Criterion Properties plc v Stratford UK Properties LLC [2004] UKHL 28 is a leading UK company law concerning takeover defences that a board of directors may employ to prevent a bidder buying shareholders' shares without the board's consent. It held that it is an improper use of a directors' power to frustrate a takeover bid through issuing a poison pill.

For public companies, the case is superseded by Rule 21 of the City Code on Mergers and Takeovers, which prohibits any action that frustrates a takeover bid.

==Facts==
The former managing director (Aubrey Glasner) of Stratford UK (a subsidiary of Oaktree Capital Management LLC, a Delaware institutional money manager) had entered the company into a poison pill contract. If the managing director or the chairman (Rolf Nordstrum) left office, or if there was a takeover, the company would owe a crippling payment to a Criterion Properties through a put option. Criterion and Oaktree were in a joint venture. When the board of Stratford learnt of the pill, it dismissed Glasner.

==Judgment==

===High Court===
Hart J at first instance struck down the pill. Quoting from Megarry VC's judgment in Cayne v Global Natural Resources Plc, he argued that the refusal to consider such reasons must not be taken too far and that the board must have authority to interfere with these constitutional rights where the threat is big enough. A company cannot, he suggests, be incapable of acting where it is at risk of ‘impotence and beggary’.

===Court of Appeal===
Brooke LJ and Carnwath LJ held that the judge's conclusion that the directors' had improperly exercised their powers was correct and should not have gone on to consider the actual knowledge of the director.

===House of Lords===
The House of Lords held that the case should be remitted to trial, to determine whether the directors had the authority to issue a poison pill.

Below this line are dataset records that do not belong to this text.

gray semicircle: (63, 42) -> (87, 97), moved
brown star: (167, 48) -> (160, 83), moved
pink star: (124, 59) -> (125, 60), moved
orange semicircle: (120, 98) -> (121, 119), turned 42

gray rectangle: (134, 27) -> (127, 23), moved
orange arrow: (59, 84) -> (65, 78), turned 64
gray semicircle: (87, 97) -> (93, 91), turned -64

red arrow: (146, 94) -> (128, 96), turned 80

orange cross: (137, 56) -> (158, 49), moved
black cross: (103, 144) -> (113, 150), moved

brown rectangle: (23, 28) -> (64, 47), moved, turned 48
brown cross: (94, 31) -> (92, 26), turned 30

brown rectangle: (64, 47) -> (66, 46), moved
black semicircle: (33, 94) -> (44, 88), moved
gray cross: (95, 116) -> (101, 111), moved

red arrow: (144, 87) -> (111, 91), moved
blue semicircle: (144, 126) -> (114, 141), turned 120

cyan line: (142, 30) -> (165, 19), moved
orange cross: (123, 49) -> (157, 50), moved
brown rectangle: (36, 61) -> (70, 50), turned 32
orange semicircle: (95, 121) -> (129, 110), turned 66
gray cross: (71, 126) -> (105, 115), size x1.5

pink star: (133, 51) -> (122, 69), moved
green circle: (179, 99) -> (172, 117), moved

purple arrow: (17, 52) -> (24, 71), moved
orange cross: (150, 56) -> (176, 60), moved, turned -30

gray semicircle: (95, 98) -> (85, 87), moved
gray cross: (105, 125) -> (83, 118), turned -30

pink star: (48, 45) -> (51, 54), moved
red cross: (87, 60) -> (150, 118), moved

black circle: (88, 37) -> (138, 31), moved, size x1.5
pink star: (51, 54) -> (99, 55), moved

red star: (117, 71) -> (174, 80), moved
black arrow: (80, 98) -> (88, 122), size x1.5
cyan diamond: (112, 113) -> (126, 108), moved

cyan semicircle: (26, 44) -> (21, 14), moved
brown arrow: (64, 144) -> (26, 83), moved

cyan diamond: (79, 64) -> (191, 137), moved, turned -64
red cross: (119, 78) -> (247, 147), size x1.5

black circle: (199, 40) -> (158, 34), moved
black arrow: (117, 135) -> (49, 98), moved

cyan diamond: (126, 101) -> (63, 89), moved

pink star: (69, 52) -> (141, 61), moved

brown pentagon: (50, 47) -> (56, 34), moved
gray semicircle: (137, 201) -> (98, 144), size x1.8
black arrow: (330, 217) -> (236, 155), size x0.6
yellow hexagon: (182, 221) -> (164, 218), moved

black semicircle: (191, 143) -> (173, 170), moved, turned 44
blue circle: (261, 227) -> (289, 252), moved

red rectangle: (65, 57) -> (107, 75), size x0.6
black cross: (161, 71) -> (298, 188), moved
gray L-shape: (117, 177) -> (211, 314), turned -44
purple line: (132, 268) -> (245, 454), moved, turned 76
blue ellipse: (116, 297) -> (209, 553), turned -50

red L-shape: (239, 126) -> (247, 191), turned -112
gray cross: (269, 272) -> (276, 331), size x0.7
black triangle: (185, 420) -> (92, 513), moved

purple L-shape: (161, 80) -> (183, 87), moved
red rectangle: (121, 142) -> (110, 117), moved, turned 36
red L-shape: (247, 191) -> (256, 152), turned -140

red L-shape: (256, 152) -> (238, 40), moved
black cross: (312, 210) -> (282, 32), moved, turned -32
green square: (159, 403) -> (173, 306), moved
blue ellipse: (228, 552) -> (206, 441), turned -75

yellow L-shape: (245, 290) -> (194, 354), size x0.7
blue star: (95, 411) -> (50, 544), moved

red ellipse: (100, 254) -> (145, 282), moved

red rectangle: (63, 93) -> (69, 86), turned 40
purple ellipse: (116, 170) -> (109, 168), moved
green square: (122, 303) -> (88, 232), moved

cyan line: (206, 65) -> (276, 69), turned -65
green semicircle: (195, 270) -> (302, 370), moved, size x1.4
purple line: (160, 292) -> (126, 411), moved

Lord Nicholls held that there was no question of ‘knowing receipt’. An agreement can be set aside if company assets have been misapplied ‘and irrespective of whether B still has the assets in question, A will have a personal claim against B for unjust enrichment, subject always to a defence of change of position. B’s personal accountability will not be dependent upon proof of fault or ‘unconscionable’ conduct on his part. B's accountability, in this regard, will be ‘strict’.

Lord Scott held that the agreement would obstruct any takeover, not just the ‘unwanted predator’. So the case turned on authority, actual, apparent or ostensible.